演算エラーの暴走
「浅野、伏せろ!」
石田の叫びと同時に、ガレージの壁が「剥がれた」。
物理的な破壊ではない。壁を構成していたコンクリートのテクスチャが、まるで古いポスターのように丸まり、その裏側にある黒い虚無が露出したのだ。
襲撃者の一人が、不自然に肥大化した右腕を振り下ろす。
その軌跡に沿って、空間が紙を引き裂いたように歪み、そこから耳を刺すような高周波のノイズが溢れ出した。
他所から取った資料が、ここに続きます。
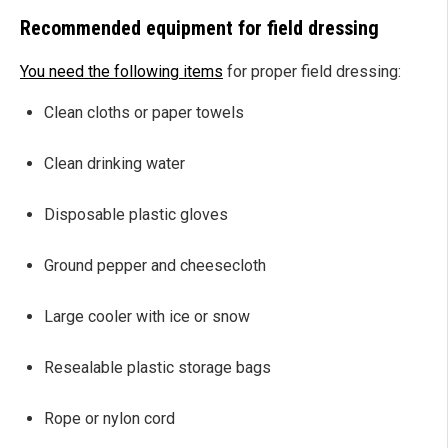
Recommended equipment for field dressing
You need the following items
for proper field dressing:
Clean cloths or paper towels
Clean drinking water
Disposable plastic gloves
Ground pepper and cheesecloth
Large cooler with ice or snow
Resealable plastic storage bags
Rope or nylon cord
「こいつら……人間じゃない。世界のゴミ箱から生成された、ただの殺意のプログラムだ!」
俺は銀色の筐体を強く押し込み、局所的な「巻き戻し」を試みた。
だが、デバイスは真っ青に発光し、俺の指を焼くほどの熱を発するだけで、時間は1秒たりとも動かない。
「リソースが……足りないのか……!?」
「倫くん、危ない!」
陽が俺を突き飛ばす。
直後、彼女の足元の床が消失した。
陽の体が宙に浮く。重力演算が死んでいる。彼女は悲鳴を上げることもできず、水中にいるかのようにゆっくりと、天井に向かって「落ちて」いく。
「陽!」
俺は手を伸ばしたが、指先が彼女に触れる直前、空間に巨大な警告ダイアログのような赤い文字が浮かび上がった。
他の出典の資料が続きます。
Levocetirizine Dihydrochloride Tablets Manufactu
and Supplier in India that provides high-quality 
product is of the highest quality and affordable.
『Critical Error: Object "Sasaki_Hinata" is not defined.』
「定義されていない……? ふざけるな! 陽はここにいる、俺の目の前にいるんだ!」
俺は叫びながら、無理やりデバイスの基板に指を突っ込んだ。
石田と瑠花が組み上げたこのデバイスは、今や俺の意志という電気信号を媒介に、無理やり世界をレンダリングし直そうとしている。
視界が真っ白に染まる。
俺の脳内に、膨大な量のデバッグログが直接流れ込んできた。
――2026年、横浜。
――総演算量、限界突破。
――未解決の不整合、1,402,839件。
――推奨される処理:全データの初期化。
「……勝手に終わらせてたまるか」
俺は歯を食いしばり、脳を焼かれるような苦痛に耐えながら、陽を包み込んでいる「エラー」のコードを、力技で上書きし始めた。
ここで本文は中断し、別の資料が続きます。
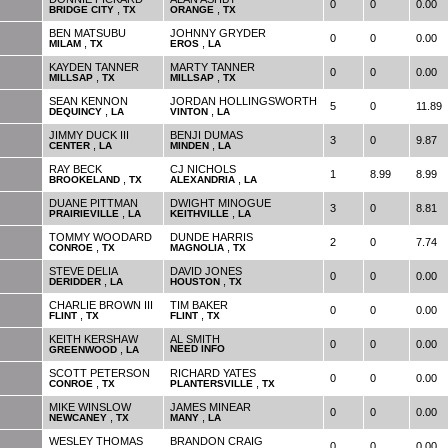
0
0
0.00
,
,
BRIDGE CITY
TX
ORANGE
TX
BEN MATSUBU
JOHNNY GRYDER
0
0
0.00
,
,
MILAM
TX
EROS
LA
KAYDEN TANNER
MARTY TANNER
0
0
0.00
,
,
MILLSAP
TX
MILLSAP
TX
SEAN KENNON
JORDAN HOLLINGSWORTH
5
0
11.89
,
,
DEQUINCY
LA
VINTON
LA
JIMMY DUCK III
BENJI DUMAS
3
0
9.87
,
,
CENTER
LA
MINDEN
LA
RAY BECK
CJ NICHOLS
1
8.99
8.99
,
,
BROOKELAND
TX
ALEXANDRIA
LA
DUANE PITTMAN
DWIGHT MINOGUE
3
0
8.81
,
,
PRAIRIEVILLE
LA
KEITHVILLE
LA
TOMMY WOODARD
DUNDE HARRIS
2
0
7.74
,
,
CONROE
TX
MAGNOLIA
TX
STEVE DELIA
DAVID JONES
0
0
0.00
,
,
DERIDDER
LA
HOUSTON
TX
CHARLIE BROWN III
TIM BAKER
0
0
0.00
,
,
FLINT
TX
FLINT
TX
KEITH KERSHAW
AL SMITH
0
0
0.00
,
NEED INFO
GREENWOOD
LA
SCOTT PETERSON
RICHARD YATES
0
0
0.00
,
,
CONROE
TX
PLANTERSVILLE
TX
MIKE WINSLOW
JAMES MINEAR
0
0
0.00
,
,
NEWCANEY
TX
MANY
LA
WESLEY THOMAS
BRANDON CRAIG
0
0
0.00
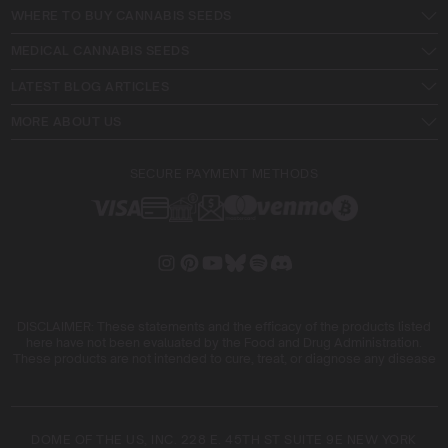
WHERE TO BUY CANNABIS SEEDS
MEDICAL CANNABIS SEEDS
LATEST BLOG ARTICLES
MORE ABOUT US
SECURE PAYMENT METHODS
DISCLAIMER: These statements and the efficacy of the products listed
here have not been evaluated by the Food and Drug Administration.
These products are not intended to cure, treat, or diagnose any disease
DOME OF THE US, INC. 228 E. 45TH ST SUITE 9E NEW YORK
俺の右手の指先が、デジタルノイズに変わって消失していく。
それでも構わない。
俺という個人のリソースをすべて差し出してでも、この少女の存在を「確定」させてやる。
「倫くん……体が、温かい……」
陽の体がゆっくりと地面に戻ってくる。
だが、その代償として、俺の周囲の風景はさらに崩壊を加速させた。
ガレージの外に広がっていた横浜の街並みは、今や遠くの山々も海も消え失せ、地平線の彼方まで続く真っ白なグリッドの世界へと変貌していた。
石田がモニターを叩き壊すようにして立ち上がる。
「倫! もう限界だ! 世界のシステムそのものが、お前を『最大のバグ』としてロックオンしたぞ!」
ガレージの残骸の向こう、真っ白な空から、巨大な「カーソル」のような光の柱が、俺を目がけて振り下ろされた。
「……やれやれ。本当の戦いは、ここからってわけか」
俺は陽の手を握り直し、消失しかけた右腕を振り上げた。
もはや、隠れてデバッグする段階は終わった。
世界そのものを相手取った、真っ向勝負のハッキングが始まる。